Just a few weeks ago, we were demonstrating why it is not helpful to use the sentiment scores provided by one of the largest and most respected suppliers of social media data. The tweet we pulled for one of our clients said, “I want [the client’s product] so bad right now!” This supplier scored this post as negative.
One of the things I dread is meeting with suppliers of social media data. As Yogi Berra so aptly said, “it’s déjà vu all over again.” The meeting will usually start with a demonstration of the beautiful user interface that a developer deftly created. The prospective vendor goes through the product and all of the wonderful insights that can be gleaned, which are about the same as the other several hundred suppliers in the space.
“So what about the data?”
Of course, all the suppliers have access to about the same data, with some variation on how the data is being cleansed for spam and non-human content. The real issue comes in when we deal with sentiment algorithms and defining categories. Usually, the supplier will say that his or her sentiment algorithm delivers 80-90% accuracy. Of course, there is no third-party validating this number. The harsh reality is that in practice, the number is far lower.
The supplier will usually say then that it’s possible to humanly train their algorithms in order to increase accuracy. This is asking their clients to supply their intellectual capital so that the company – and potentially the clients’ competitors – can benefit. This service model is vexing.
As Porter Novelli has determined over the years, both of these things are unique to our clients and the culture that surrounds their industries, stakeholders and customers. The conversations around our clients’ brands and products are fundamentally different than conversations in healthcare or technology consumers talk.
There are two components of social media analysis: the dictionary and the grammar. The dictionary provides the identification of the keywords and phrases relevant to the client. So, it includes the obvious suspects: the brand and product names, competitors and substitutes. Less obviously, it needs to include the terms used in the conversations, and the valence. “Low calorie” might be very important in the health foods category, but will have a totally different context in a conversation around premium ice cream.

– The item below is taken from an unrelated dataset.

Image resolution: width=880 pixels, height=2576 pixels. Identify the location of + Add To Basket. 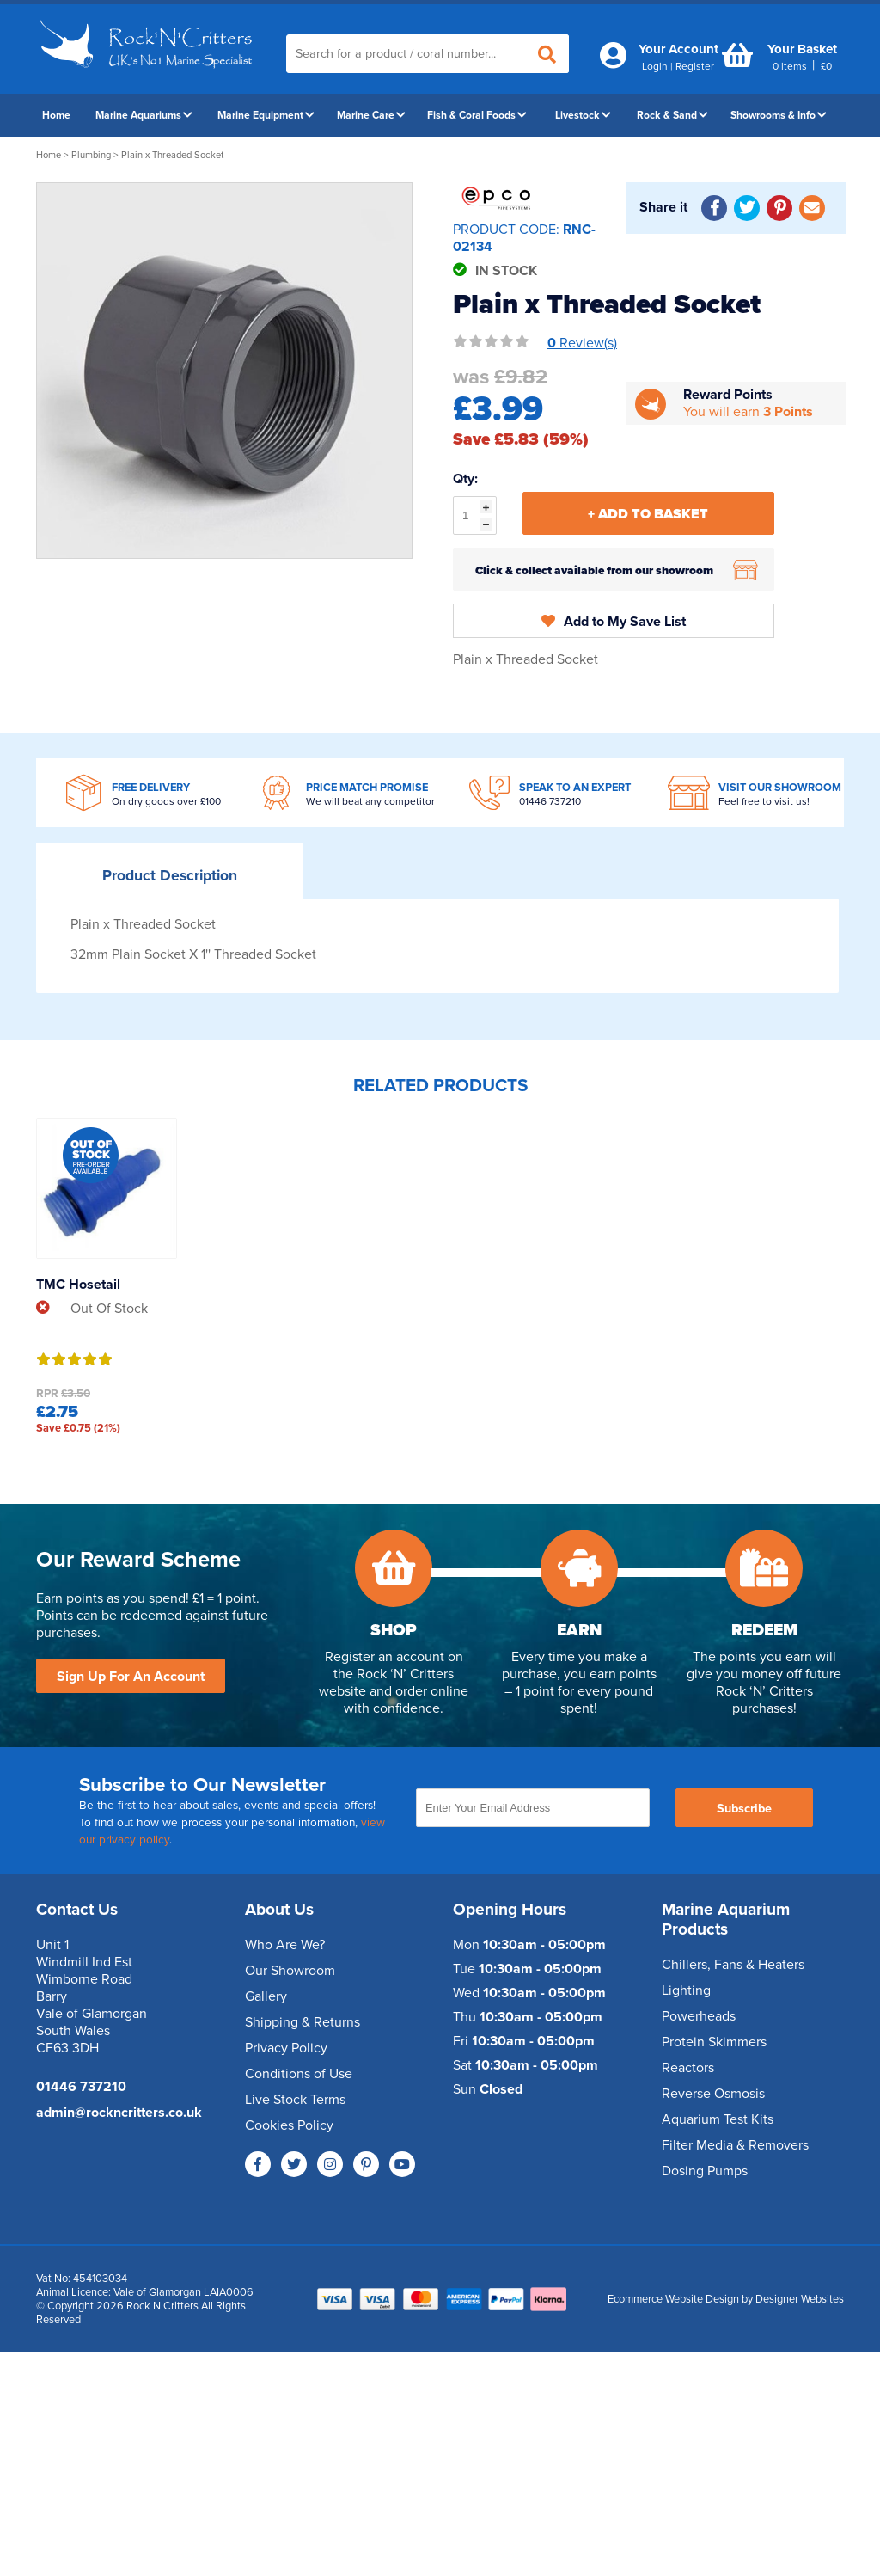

Furthermore, the grammars across categories have observed differences. What this means is that a simple algorithm that scores a comment as positive if a client’s brand or product is five words near a positive term will work 80% of the time in some categories, and only 40% in others. This is a common example:
“Hi all – I found the new [client product] in the grocery store the other day (thanks for the heads up here). Tonight I was feeling “munch-y” with plenty of pp left, and tried a wedge with half a serving (11) Pretzel Slims from Trader Joe’s – which are those really thin and crispy pretzel crackers – I think they are sold everywhere under other names. Well, the sweet, creamy, crunchy, salty combo for so little pp’s (2) was EXCELLENT. Plus the protein really helped curb the munchies – just wanted to share.”
In this case, the product is about 70 words away from the first positive word; yet, this example should be scored as positive.
The best-in-class social media analysis requires machine learning as well as human scoring to make sure that the scoring algorithms are solid. Additionally, as conversations evolve and change, human interaction and scoring are required to ensure that the algorithms do not degrade and keep up with the conversation.
We have observed that these conversations are different based on our clients’ unique business needs. And this is why I don’t expect off-the-shelf sentiment analysis to get better anytime soon.